| Komisyon Adı | : | ANAYASA KOMİSYONU |
| Konu | : | (2/1504) esas numaralı Kanun Teklifi'nin görüşmelerinin usule ve İç Tüzük'e uygun yapılıp yapılmadığı hakkında görüşmeler |
| Dönemi | : | 26 |
| Yasama Yılı | : | 2 |
| Tarih | : | 28 .12.2016 |
ÖZGÜR ÖZEL (Manisa) - Sayın Başkan, yanlış bir iş yaptınız. Daha önceki maddede "Maddeyi, önergeleri en baştan okutup üstünde istediğiniz gibi konuşun." dediniz.
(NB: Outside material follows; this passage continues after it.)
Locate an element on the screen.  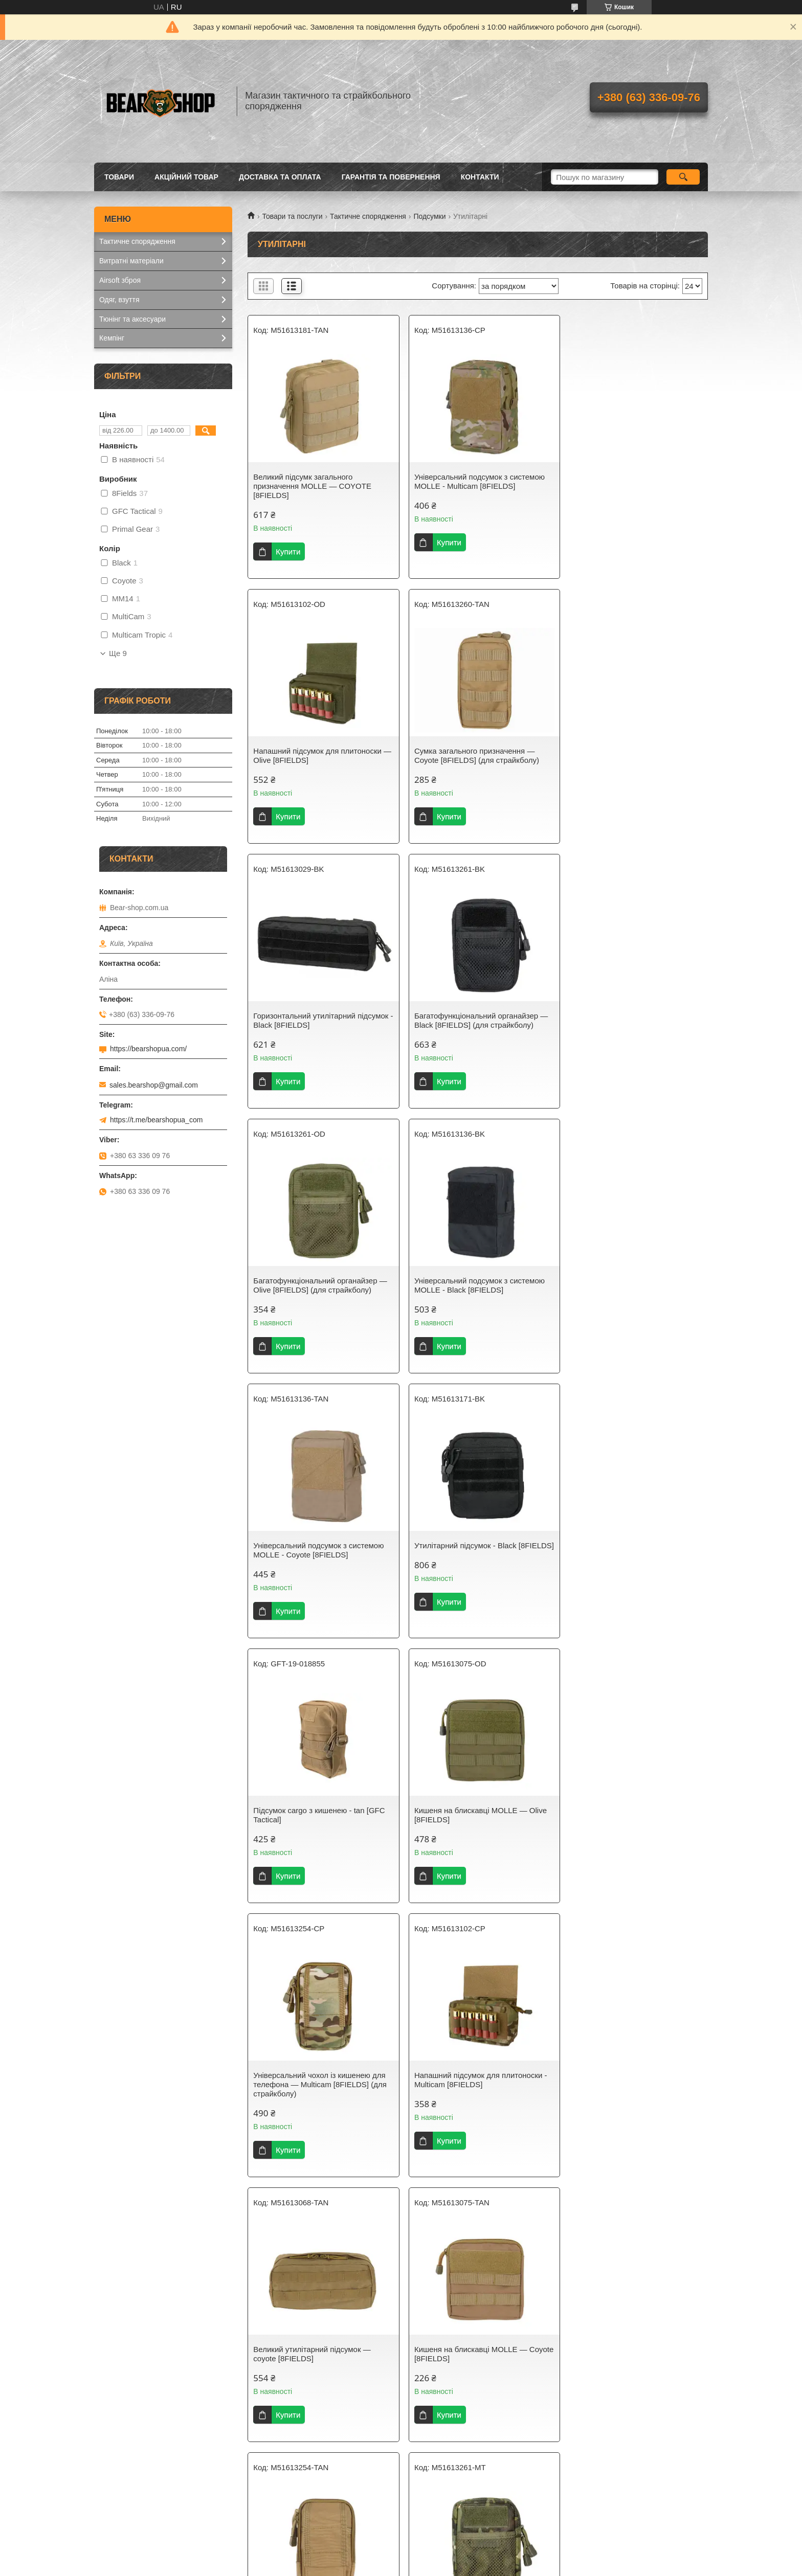 Утилітарний підсумок - Black [8FIELDS] is located at coordinates (304, 1285).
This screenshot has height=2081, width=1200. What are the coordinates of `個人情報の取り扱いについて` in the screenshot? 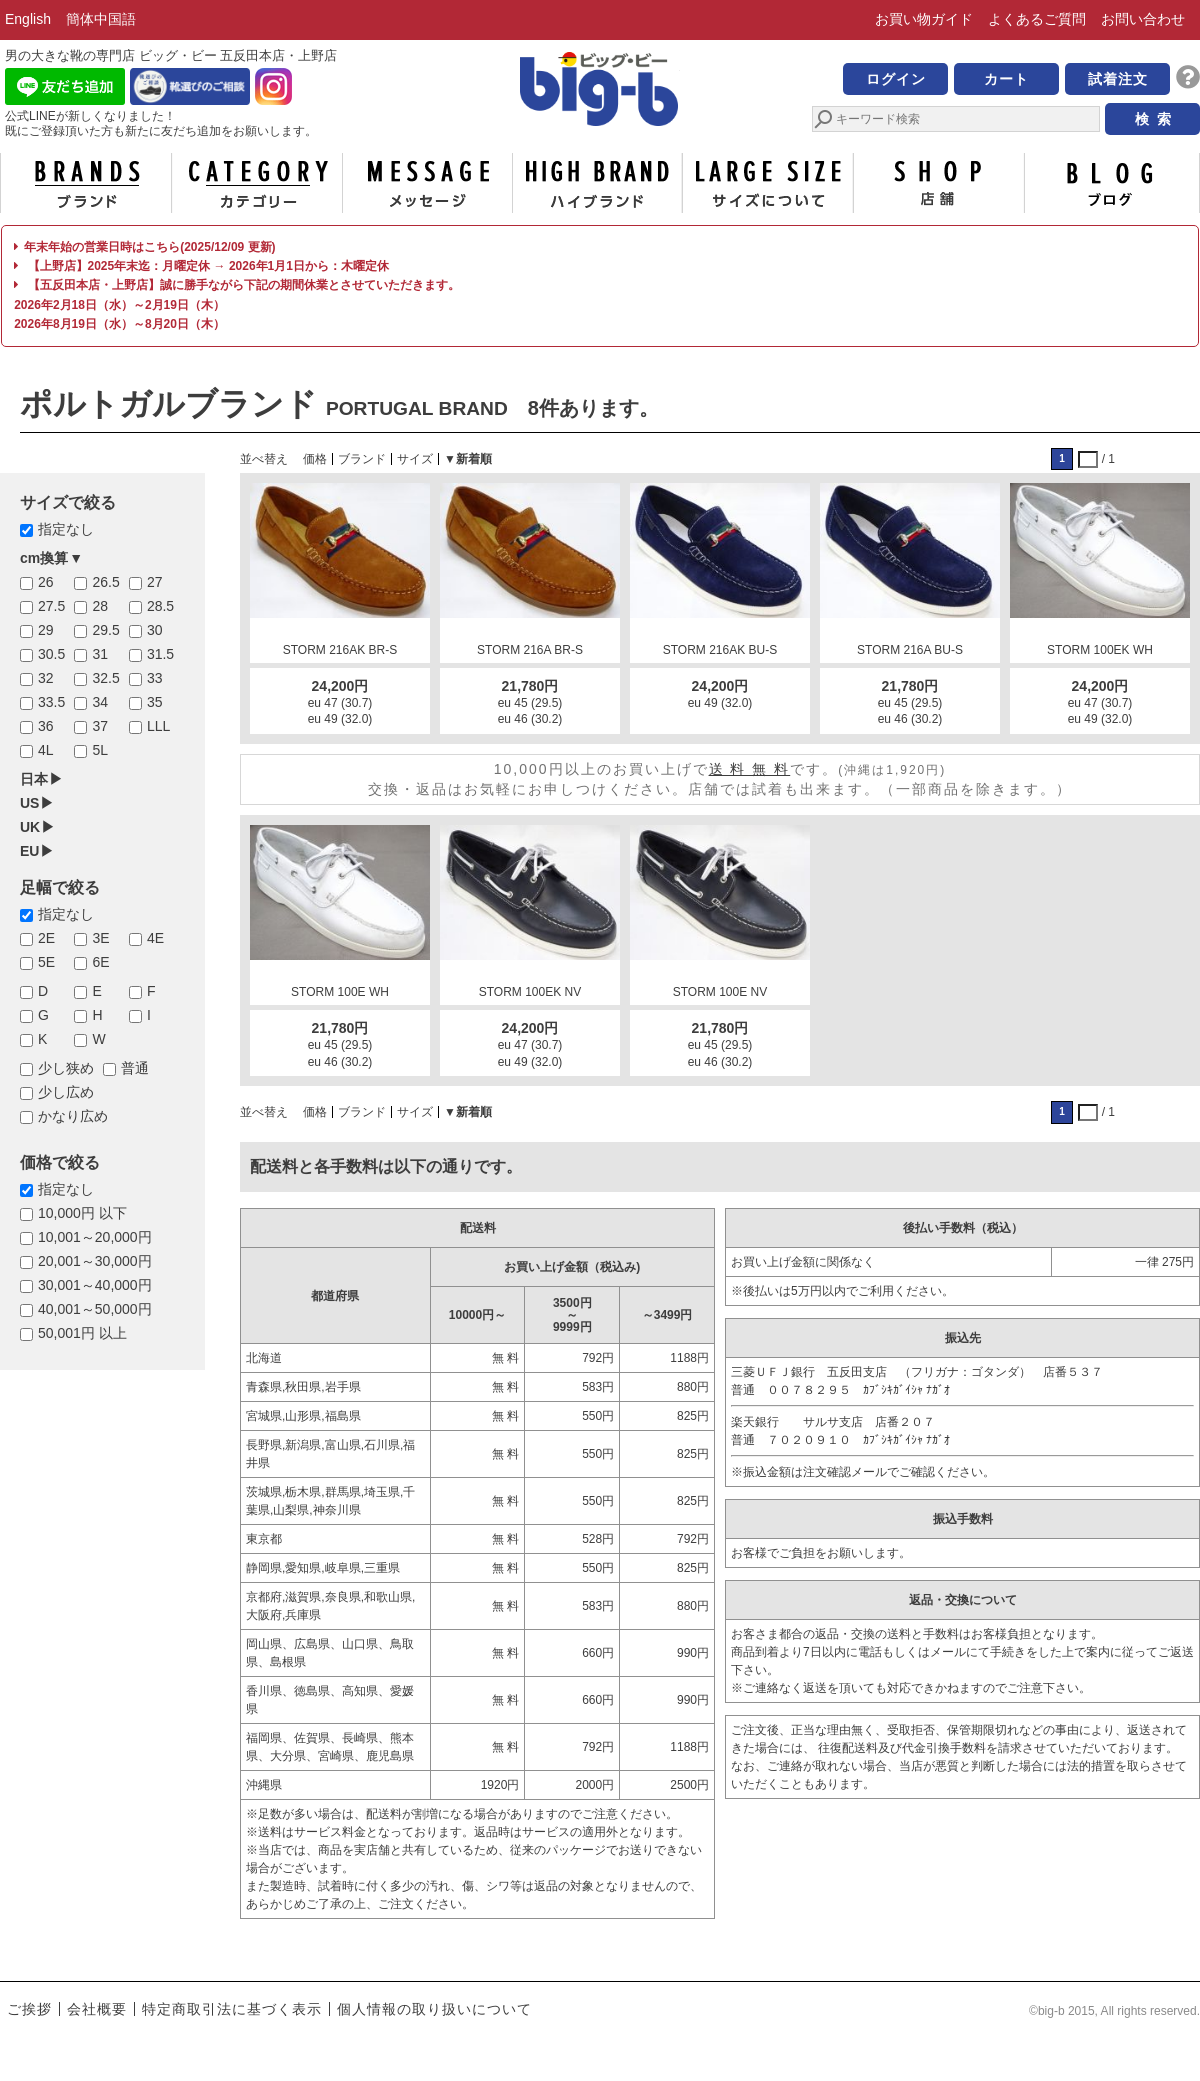 It's located at (434, 2009).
Hatırlattım, geliş sırasına göre okunacak, aykırılık sırasına göre işleme alınacak diye. Burada o şeklî hatayı yapmadınız. Aslında demek ki oradaki uyarımız doğru bir uyarıymış. Ama bakın, bir önceki sefer söz vermediniz, verdiğinizde burada Parlamentonun yerleşik uygulamalarından, İç Tüzük'ten, dünyadaki parlamentoların iç tüzüklerinden örnekler verdim. Uygulamanızı düzeltme sonucunu doğurdu, yani Anayasa maddesini değil, yaptığınız buradaki uygulamayı. Şimdi benzer bir hata yapıyorsunuz. Daha doğrusu, hatta önerge sahipleri de uygun görürse dedim, döndüm ilk imza sahiplerine baktım, Sayın Bülent Turan olabileceğini ifade etti çünkü burada Anayasa değiştiriyoruz.
BÜLENT TURAN (Çanakkale) - Söz verilebilir, problem yok dedim.
ÖZGÜR ÖZEL (Manisa) - Bakın, bir metin var, o metin tartışmalı. Son anda bir önerge geldi. Önerge üzerinde sadece gerekçe okuttunuz.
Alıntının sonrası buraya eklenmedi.